**Given information**
—————
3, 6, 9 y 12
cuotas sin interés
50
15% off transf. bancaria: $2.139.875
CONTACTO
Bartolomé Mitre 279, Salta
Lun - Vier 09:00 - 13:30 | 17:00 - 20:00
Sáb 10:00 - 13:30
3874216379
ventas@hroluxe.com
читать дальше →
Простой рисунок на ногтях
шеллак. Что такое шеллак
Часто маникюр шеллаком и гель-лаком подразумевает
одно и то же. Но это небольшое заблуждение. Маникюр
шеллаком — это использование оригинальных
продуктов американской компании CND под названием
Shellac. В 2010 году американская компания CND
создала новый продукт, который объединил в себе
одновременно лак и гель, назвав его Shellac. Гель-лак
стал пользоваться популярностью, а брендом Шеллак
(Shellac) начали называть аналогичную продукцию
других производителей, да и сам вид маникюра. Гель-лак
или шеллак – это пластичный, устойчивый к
—————
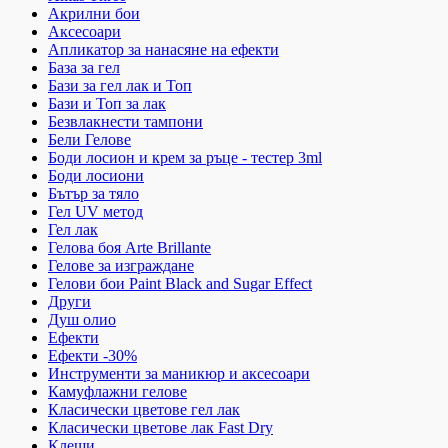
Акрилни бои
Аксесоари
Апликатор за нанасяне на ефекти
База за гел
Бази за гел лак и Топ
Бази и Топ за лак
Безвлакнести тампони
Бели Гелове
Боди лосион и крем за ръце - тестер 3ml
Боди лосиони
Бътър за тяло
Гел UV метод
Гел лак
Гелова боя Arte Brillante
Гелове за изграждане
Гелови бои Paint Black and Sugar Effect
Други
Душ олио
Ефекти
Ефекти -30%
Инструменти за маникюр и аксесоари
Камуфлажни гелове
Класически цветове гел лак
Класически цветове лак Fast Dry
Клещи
—————
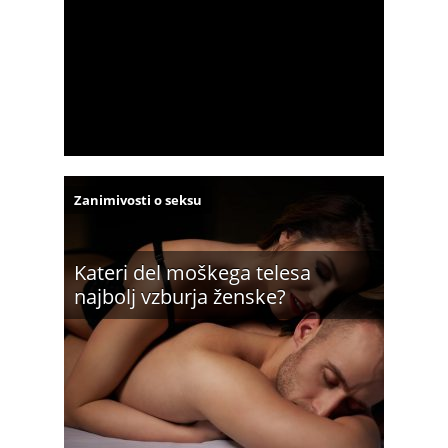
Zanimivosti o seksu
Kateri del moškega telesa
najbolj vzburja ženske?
—————
**Task description**
Everything from the line containing "одно и то же." through the line containing "или шеллак – это пластичный, устойчивый к" in the material above should be retyped exactly, both ends included, and nothing more.

**Problem solution**
одно и то же. Но это небольшое заблуждение. Маникюр
шеллаком — это использование оригинальных
продуктов американской компании CND под названием
Shellac. В 2010 году американская компания CND
создала новый продукт, который объединил в себе
одновременно лак и гель, назвав его Shellac. Гель-лак
стал пользоваться популярностью, а брендом Шеллак
(Shellac) начали называть аналогичную продукцию
других производителей, да и сам вид маникюра. Гель-лак
или шеллак – это пластичный, устойчивый к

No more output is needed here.